The discovery of Tiktaalik in Greenland by Neil Shubin and his colleagues gives evidence of evolution. Tiktaalik has a neck which was used for a similar function as humans use necks today; structures which are used for similar functions and have similar structures are known as homologous structures, which further proves that humans and Tiktaalik have the same common ancestor. Tiktaalik is also the missing link between amphibians and fish because it has limbs and can breathe on land and in water.

 

Biochemistry Unit Review

In class 9/13/13, we reviewed for the unit test. We went over the properties of water: cohesive behavior, ability to moderate temperature, freezing upon expansion, and versatility as a solvent. We also went over basic chemistry, covalent and ionic bonding, number of protons, neutrons, and electrons, and valence electrons.

We reviewed polymers which are made through condensation processes (monomers + monomers= polymers and release of water) and we reviewed how monomers get released (polymers + water=release of monomers). In addition we went over different kinds of isomers: structural isomers (differ in covalent partners), geometric isomers (differ in arrangement of double bonds), and enantiomers (differ in spatial arrangement around an asymmetric carbon). There are also different groups of isomers: hydroxyl (ex: ethanol), carbonyl (ex: acetone), carboxyl (ex: vinegar), amino (ex: glycine), sulfhydryl (ex: ethane thiol), and phosphate (ex: glycerol phosphate).

    

  

Hydroxyl group: ethanol

Structural Isomer

After we reviewed these topics, we took a quiz, which helped us prepare for the test.

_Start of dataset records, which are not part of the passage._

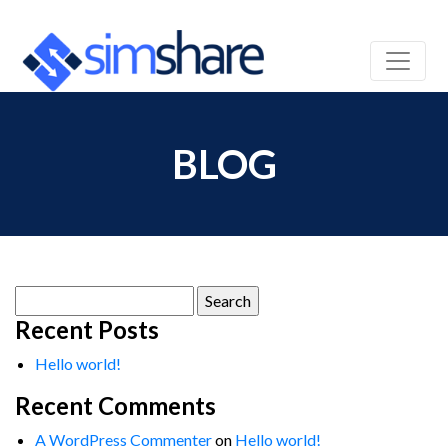
BLOG
Search
for:
Recent Posts
Hello world!
Recent Comments
A WordPress Commenter
on
Hello world!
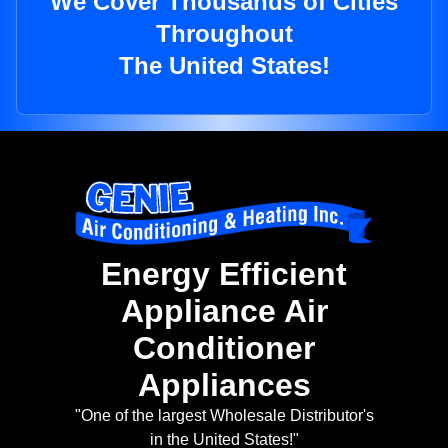
We Cover Thousands of Cities
Throughout
The United States!
Energy Efficient
Appliance Air
Conditioner
Appliances
"One of the largest Wholesale Distributor's
in the United States!"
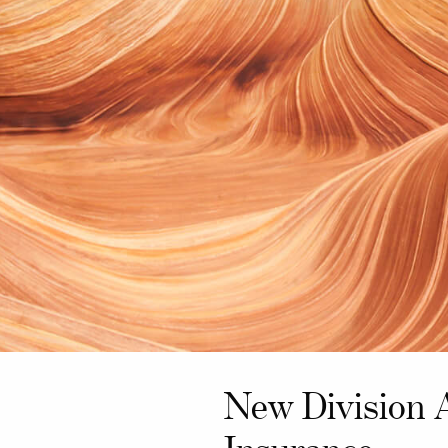
New Division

Testing Food for Biological Macromolecules/ Nutrients

In class 9/11/13, we did a lab to test food for biological macromolecules / nutrients. In the part 1 we had to observe the reactions of starch, protein, lipids, and sugars with benedict’s test, iodine test, Biuret test, and Sudan III test. For the benedict’s test we had to put each test tube in hot water in order to see a reaction. We found that sugars react to Benedict’s solution which is blue and changes to orange. Starches interact with Iodine which is brown and changes to a dark blue. Proteins react with Biuret which is lavender and changes to blue. Lipids react with Sudan III which is red and changes to bright red.

 

 

In part two, we tested 10 unknown food substances with each test, to identify the type of food, depending on the reactions to the Bendict’s, Sudan III, Biuret, and Iodine tests. We found that in the Benedict’s test six solutions reacted with food substances in tubes A, B, E, G, H, and J which indicates that these food substances contain sugars.

 

We found that in the iodine test it reacted to the food substances in tubes C, D, E, F, and G, which indicates that these substances contain starch. In the Biuret test it reacted to substances in tubes B, C, D, and E, which indicates that these food substances contain proteins.  In the Sudan III test it reacted to food substances in tubes A, F, I, and J, which indicates that these substances contain lipids.

 

 

                By testing food substances with Benedict’s, iodine, Biuret, and Sudan III tests, there reaction will indicate if they contain proteins, starch, sugars, and lipids.